Leave the images aside and output every entry exactly.

|---|

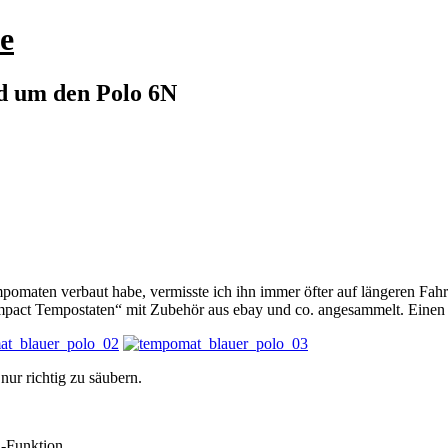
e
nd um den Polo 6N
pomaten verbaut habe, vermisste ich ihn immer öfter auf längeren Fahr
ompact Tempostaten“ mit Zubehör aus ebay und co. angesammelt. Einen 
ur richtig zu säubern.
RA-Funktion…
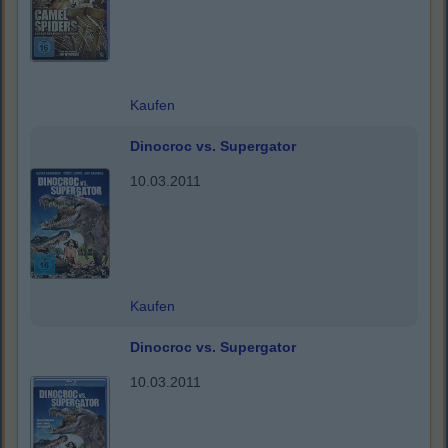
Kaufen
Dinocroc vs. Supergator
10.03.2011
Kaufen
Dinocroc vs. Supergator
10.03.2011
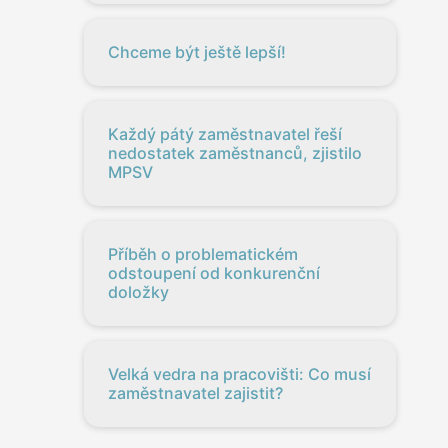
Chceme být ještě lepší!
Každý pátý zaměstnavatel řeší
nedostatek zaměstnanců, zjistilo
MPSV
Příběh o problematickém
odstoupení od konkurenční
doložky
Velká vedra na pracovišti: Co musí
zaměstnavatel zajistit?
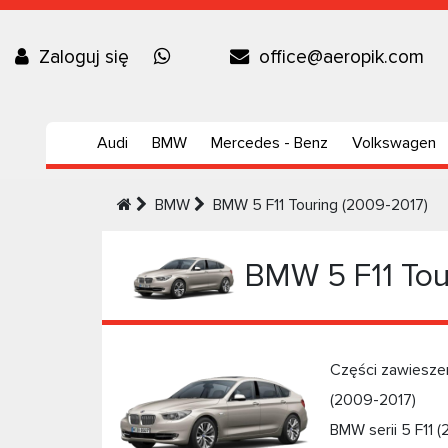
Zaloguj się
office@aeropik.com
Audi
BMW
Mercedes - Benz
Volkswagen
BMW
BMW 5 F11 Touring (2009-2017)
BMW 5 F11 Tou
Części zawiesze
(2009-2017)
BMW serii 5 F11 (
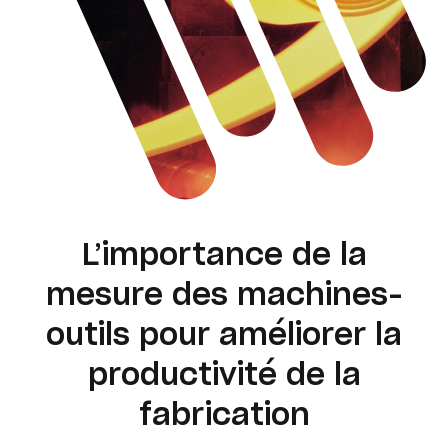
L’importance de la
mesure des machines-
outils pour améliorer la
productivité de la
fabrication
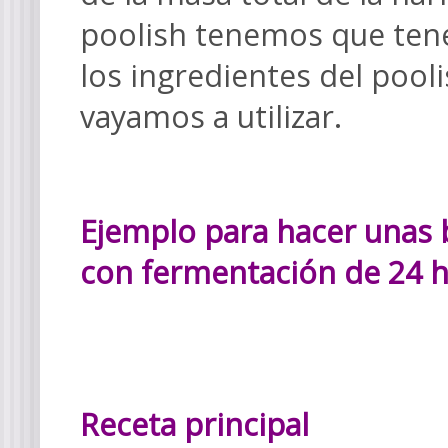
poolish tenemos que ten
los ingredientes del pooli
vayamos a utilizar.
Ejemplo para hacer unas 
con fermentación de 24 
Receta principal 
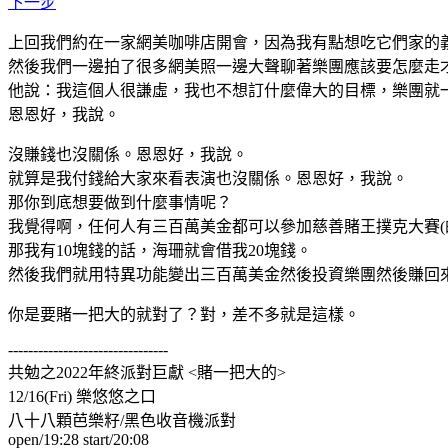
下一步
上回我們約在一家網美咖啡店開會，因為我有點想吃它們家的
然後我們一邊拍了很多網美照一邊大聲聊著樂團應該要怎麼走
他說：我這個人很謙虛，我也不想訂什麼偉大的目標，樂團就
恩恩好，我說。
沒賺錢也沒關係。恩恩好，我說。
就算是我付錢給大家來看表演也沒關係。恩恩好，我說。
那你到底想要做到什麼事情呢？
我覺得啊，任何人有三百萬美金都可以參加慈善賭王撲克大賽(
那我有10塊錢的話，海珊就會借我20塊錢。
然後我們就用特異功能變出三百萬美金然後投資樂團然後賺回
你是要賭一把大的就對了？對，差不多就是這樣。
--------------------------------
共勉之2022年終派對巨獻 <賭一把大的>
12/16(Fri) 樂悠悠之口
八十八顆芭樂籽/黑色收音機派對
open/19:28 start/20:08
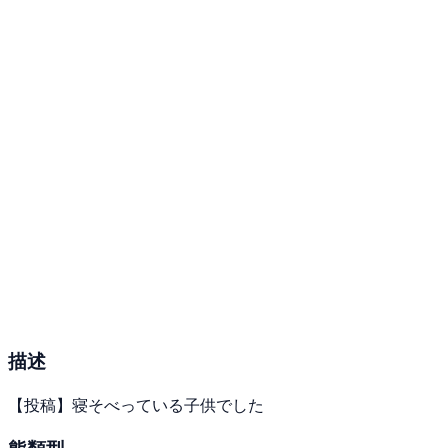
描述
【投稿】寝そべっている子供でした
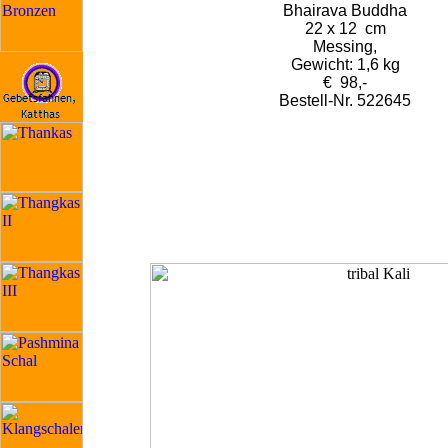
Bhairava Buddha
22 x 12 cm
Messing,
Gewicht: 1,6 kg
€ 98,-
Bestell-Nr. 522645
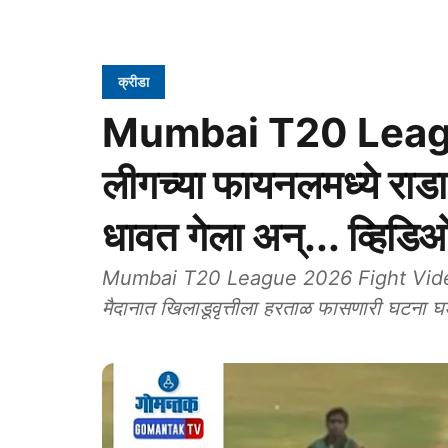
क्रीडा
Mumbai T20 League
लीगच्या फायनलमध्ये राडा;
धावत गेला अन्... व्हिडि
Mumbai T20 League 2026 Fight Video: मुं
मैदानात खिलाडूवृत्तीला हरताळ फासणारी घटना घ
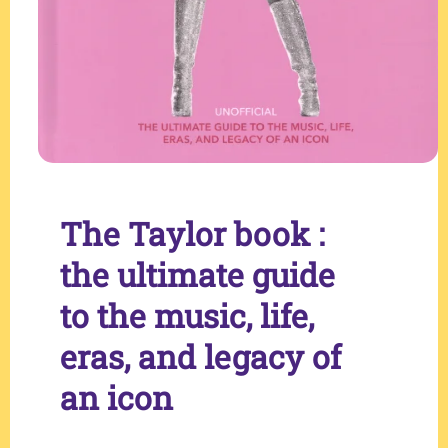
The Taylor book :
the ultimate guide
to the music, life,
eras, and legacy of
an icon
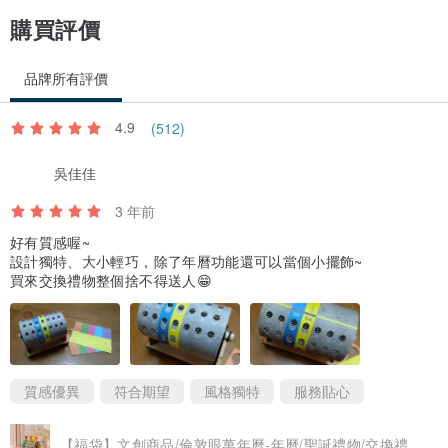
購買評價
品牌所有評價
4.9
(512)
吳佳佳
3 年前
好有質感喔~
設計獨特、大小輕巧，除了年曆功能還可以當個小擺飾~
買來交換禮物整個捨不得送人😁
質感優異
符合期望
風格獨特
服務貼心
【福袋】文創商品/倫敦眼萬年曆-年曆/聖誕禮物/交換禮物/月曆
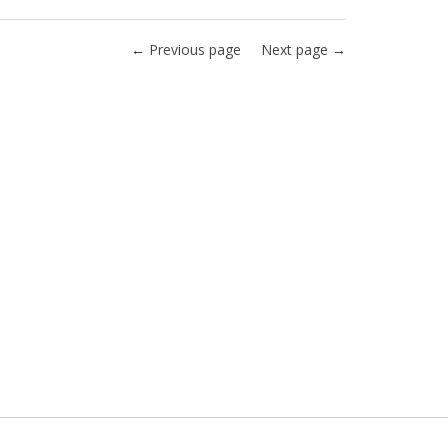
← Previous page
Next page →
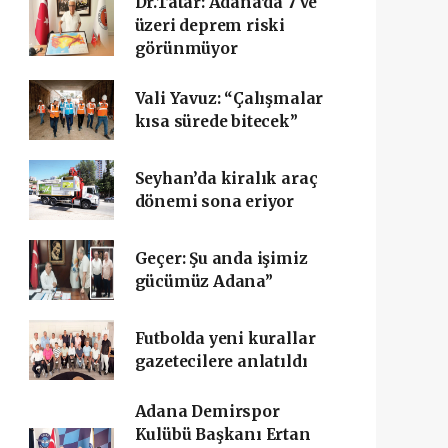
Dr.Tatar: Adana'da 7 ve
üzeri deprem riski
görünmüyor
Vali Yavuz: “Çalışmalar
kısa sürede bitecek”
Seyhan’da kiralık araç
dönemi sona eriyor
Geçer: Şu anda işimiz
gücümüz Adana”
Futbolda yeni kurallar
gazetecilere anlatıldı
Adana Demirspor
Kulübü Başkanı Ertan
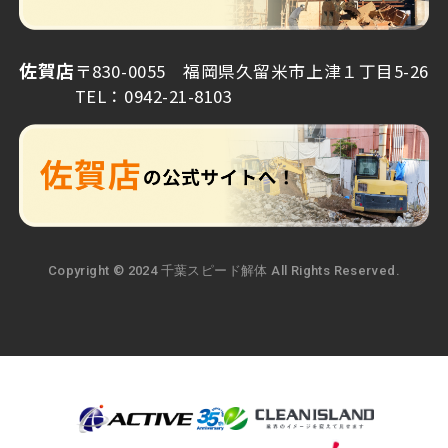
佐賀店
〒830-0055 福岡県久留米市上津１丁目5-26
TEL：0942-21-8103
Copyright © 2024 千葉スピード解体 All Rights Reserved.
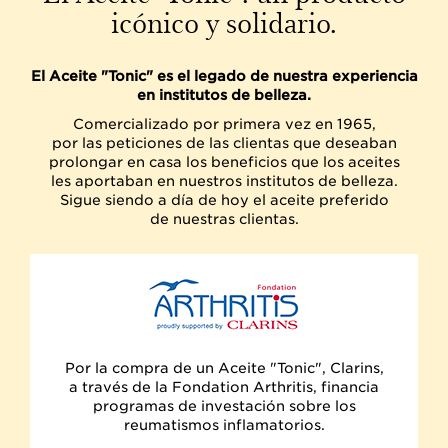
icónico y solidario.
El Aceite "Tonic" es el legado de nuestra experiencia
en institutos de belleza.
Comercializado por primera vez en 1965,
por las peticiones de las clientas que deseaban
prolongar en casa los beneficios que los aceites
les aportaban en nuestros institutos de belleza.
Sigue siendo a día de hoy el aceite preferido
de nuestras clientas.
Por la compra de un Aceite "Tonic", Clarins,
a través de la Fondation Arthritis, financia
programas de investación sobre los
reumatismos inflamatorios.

|---|

▶ _TASK RESULT_:
e
nd um den Polo 6N
pomaten verbaut habe, vermisste ich ihn immer öfter auf längeren Fahr
ompact Tempostaten“ mit Zubehör aus ebay und co. angesammelt. Einen 
ur richtig zu säubern.
RA-Funktion…
Kaufen
Dinocroc vs. Supergator
10.03.2011
Kaufen
Dinocroc vs. Supergator
10.03.2011
Chceme být ještě lepší!
Každý pátý zaměstnavatel řeší
nedostatek zaměstnanců, zjistilo
MPSV
Příběh o problematickém
odstoupení od konkurenční
doložky
Velká vedra na pracovišti: Co musí
zaměstnavatel zajistit?
Zaloguj się
office@aeropik.com
Audi
BMW
Mercedes - Benz
Volkswagen
BMW
BMW 5 F11 Touring (2009-2017)
BMW 5 F11 Tou
Części zawiesze
(2009-2017)
BMW serii 5 F11 (
L’importance de la
mesure des machines-
outils pour améliorer la
productivité de la
fabrication
poolish tenemos que ten
los ingredientes del pooli
vayamos a utilizar.
Ejemplo para hacer unas 
con fermentación de 24 
Receta principal 
下一步
上回我們約在一家網美咖啡店開會，因為我有點想吃它們家的
然後我們一邊拍了很多網美照一邊大聲聊著樂團應該要怎麼走
他說：我這個人很謙虛，我也不想訂什麼偉大的目標，樂團就
恩恩好，我說。
沒賺錢也沒關係。恩恩好，我說。
就算是我付錢給大家來看表演也沒關係。恩恩好，我說。
那你到底想要做到什麼事情呢？
我覺得啊，任何人有三百萬美金都可以參加慈善賭王撲克大賽(
那我有10塊錢的話，海珊就會借我20塊錢。
然後我們就用特異功能變出三百萬美金然後投資樂團然後賺回
你是要賭一把大的就對了？對，差不多就是這樣。
--------------------------------
共勉之2022年終派對巨獻 <賭一把大的>
12/16(Fri) 樂悠悠之口
八十八顆芭樂籽/黑色收音機派對
open/19:28 start/20:08
描述
【投稿】寝そべっている子供でした
Bhairava Buddha
22 x 12 cm
Messing,
Gewicht: 1,6 kg
€ 98,-
Bestell-Nr. 522645
क्रीडा
Mumbai T20 League
लीगच्या फायनलमध्ये राडा;
धावत गेला अन्... व्हिडि
Mumbai T20 League 2026 Fight Video: मुं
मैदानात खिलाडूवृत्तीला हरताळ फासणारी घटना घ
The Taylor book :
the ultimate guide
to the music, life,
eras, and legacy of
an icon
購買評價
品牌所有評價
4.9
(512)
吳佳佳
3 年前
好有質感喔~
設計獨特、大小輕巧，除了年曆功能還可以當個小擺飾~
買來交換禮物整個捨不得送人😁
質感優異
符合期望
風格獨特
服務貼心
【福袋】文創商品/倫敦眼萬年曆-年曆/聖誕禮物/交換禮物/月曆
← Previous page
Next page →
Dr.Tatar: Adana'da 7 ve
üzeri deprem riski
görünmüyor
Vali Yavuz: “Çalışmalar
kısa sürede bitecek”
Seyhan’da kiralık araç
dönemi sona eriyor
Geçer: Şu anda işimiz
gücümüz Adana”
Futbolda yeni kurallar
gazetecilere anlatıldı
Adana Demirspor
Kulübü Başkanı Ertan
佐賀店
〒830-0055 福岡県久留米市上津１丁目5-26
TEL：0942-21-8103
Copyright © 2024 千葉スピード解体 All Rights Reserved.
icónico y solidario.
El Aceite "Tonic" es el legado de nuestra experiencia
en institutos de belleza.
Comercializado por primera vez en 1965,
por las peticiones de las clientas que deseaban
prolongar en casa los beneficios que los aceites
les aportaban en nuestros institutos de belleza.
Sigue siendo a día de hoy el aceite preferido
de nuestras clientas.
Por la compra de un Aceite "Tonic", Clarins,
a través de la Fondation Arthritis, financia
programas de investación sobre los
reumatismos inflamatorios.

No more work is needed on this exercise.